*YOUR TASK*
Restate each entry exactly, without pictures.

*Page segmentation data*
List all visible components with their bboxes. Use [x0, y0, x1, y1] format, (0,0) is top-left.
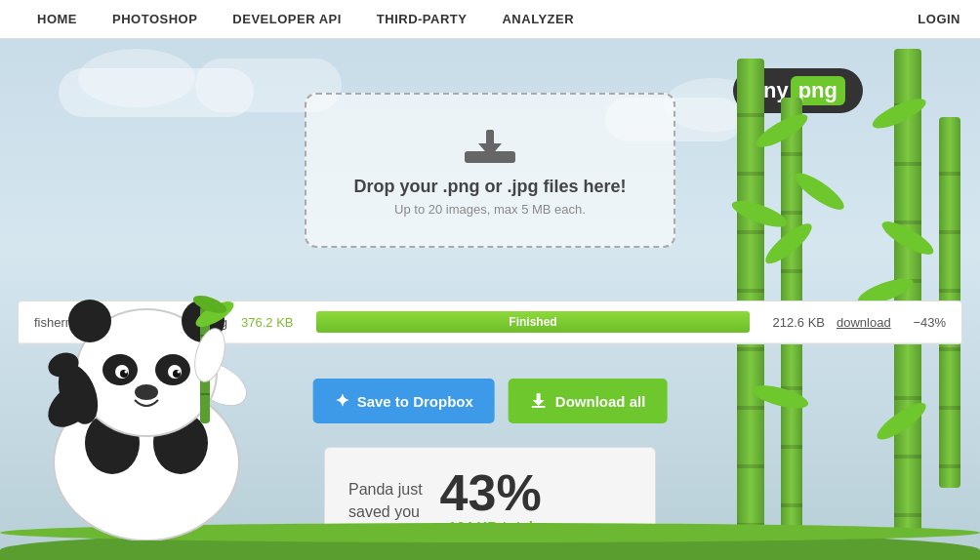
nav-menu: HOME PHOTOSHOP DEVELOPER API THIRD-PARTY…	[20, 0, 592, 39]
svg-rect-5	[532, 406, 546, 408]
savings-percentage: 43%	[440, 467, 542, 518]
file-savings: −43%	[907, 315, 946, 330]
drop-title: Drop your .png or .jpg files here!	[326, 177, 654, 197]
save-to-dropbox-button[interactable]: ✦ Save to Dropbox	[313, 379, 495, 423]
svg-point-21	[178, 371, 181, 374]
drop-zone[interactable]: Drop your .png or .jpg files here! Up to…	[305, 93, 675, 248]
file-size-compressed: 212.6 KB	[761, 315, 825, 330]
nav-developer-api[interactable]: DEVELOPER API	[215, 0, 358, 39]
svg-point-22	[135, 384, 158, 400]
progress-bar: Finished	[316, 311, 750, 333]
download-link[interactable]: download	[837, 315, 895, 330]
progress-bar-fill: Finished	[316, 311, 750, 333]
savings-text-block: Panda just saved you	[348, 479, 423, 523]
main-background: tiny png	[0, 39, 980, 560]
download-all-button[interactable]: Download all	[509, 379, 668, 423]
svg-point-12	[68, 300, 111, 342]
download-all-label: Download all	[555, 393, 646, 410]
dropbox-icon: ✦	[335, 390, 349, 412]
svg-point-20	[125, 371, 128, 374]
nav-home[interactable]: HOME	[20, 0, 95, 39]
nav-third-party[interactable]: THIRD-PARTY	[359, 0, 485, 39]
progress-label: Finished	[509, 315, 556, 329]
drop-subtitle: Up to 20 images, max 5 MB each.	[326, 202, 654, 217]
savings-line2: saved you	[348, 503, 420, 520]
save-to-dropbox-label: Save to Dropbox	[357, 393, 473, 410]
drop-icon	[461, 124, 519, 167]
cloud-2	[78, 49, 195, 107]
login-button[interactable]: LOGIN	[918, 12, 960, 26]
download-all-icon	[530, 391, 548, 412]
panda	[20, 228, 254, 540]
action-buttons: ✦ Save to Dropbox Download all	[313, 379, 668, 423]
nav-photoshop[interactable]: PHOTOSHOP	[95, 0, 215, 39]
nav-analyzer[interactable]: ANALYZER	[484, 0, 592, 39]
savings-line1: Panda just	[348, 481, 423, 498]
svg-marker-4	[533, 400, 545, 406]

*OUTPUT OF THE EXERCISE*
List all visible components with their bboxes. Use [x0, y0, x1, y1] format, (0,0) is top-left.
nav-menu: HOME PHOTOSHOP DEVELOPER API THIRD-PARTY…	[20, 0, 592, 39]
svg-rect-5	[532, 406, 546, 408]
savings-percentage: 43%	[440, 467, 542, 518]
file-savings: −43%	[907, 315, 946, 330]
drop-title: Drop your .png or .jpg files here!	[326, 177, 654, 197]
save-to-dropbox-button[interactable]: ✦ Save to Dropbox	[313, 379, 495, 423]
svg-point-21	[178, 371, 181, 374]
drop-zone[interactable]: Drop your .png or .jpg files here! Up to…	[305, 93, 675, 248]
file-size-compressed: 212.6 KB	[761, 315, 825, 330]
nav-developer-api[interactable]: DEVELOPER API	[215, 0, 358, 39]
svg-point-22	[135, 384, 158, 400]
progress-bar: Finished	[316, 311, 750, 333]
download-link[interactable]: download	[837, 315, 895, 330]
progress-bar-fill: Finished	[316, 311, 750, 333]
savings-text-block: Panda just saved you	[348, 479, 423, 523]
main-background: tiny png	[0, 39, 980, 560]
download-all-button[interactable]: Download all	[509, 379, 668, 423]
svg-point-12	[68, 300, 111, 342]
download-all-label: Download all	[555, 393, 646, 410]
dropbox-icon: ✦	[335, 390, 349, 412]
svg-point-20	[125, 371, 128, 374]
nav-home[interactable]: HOME	[20, 0, 95, 39]
nav-third-party[interactable]: THIRD-PARTY	[359, 0, 485, 39]
progress-label: Finished	[509, 315, 556, 329]
drop-subtitle: Up to 20 images, max 5 MB each.	[326, 202, 654, 217]
savings-line2: saved you	[348, 503, 420, 520]
save-to-dropbox-label: Save to Dropbox	[357, 393, 473, 410]
drop-icon	[461, 124, 519, 167]
cloud-2	[78, 49, 195, 107]
login-button[interactable]: LOGIN	[918, 12, 960, 26]
download-all-icon	[530, 391, 548, 412]
panda	[20, 228, 254, 540]
action-buttons: ✦ Save to Dropbox Download all	[313, 379, 668, 423]
nav-photoshop[interactable]: PHOTOSHOP	[95, 0, 215, 39]
nav-analyzer[interactable]: ANALYZER	[484, 0, 592, 39]
savings-line1: Panda just	[348, 481, 423, 498]
svg-marker-4	[533, 400, 545, 406]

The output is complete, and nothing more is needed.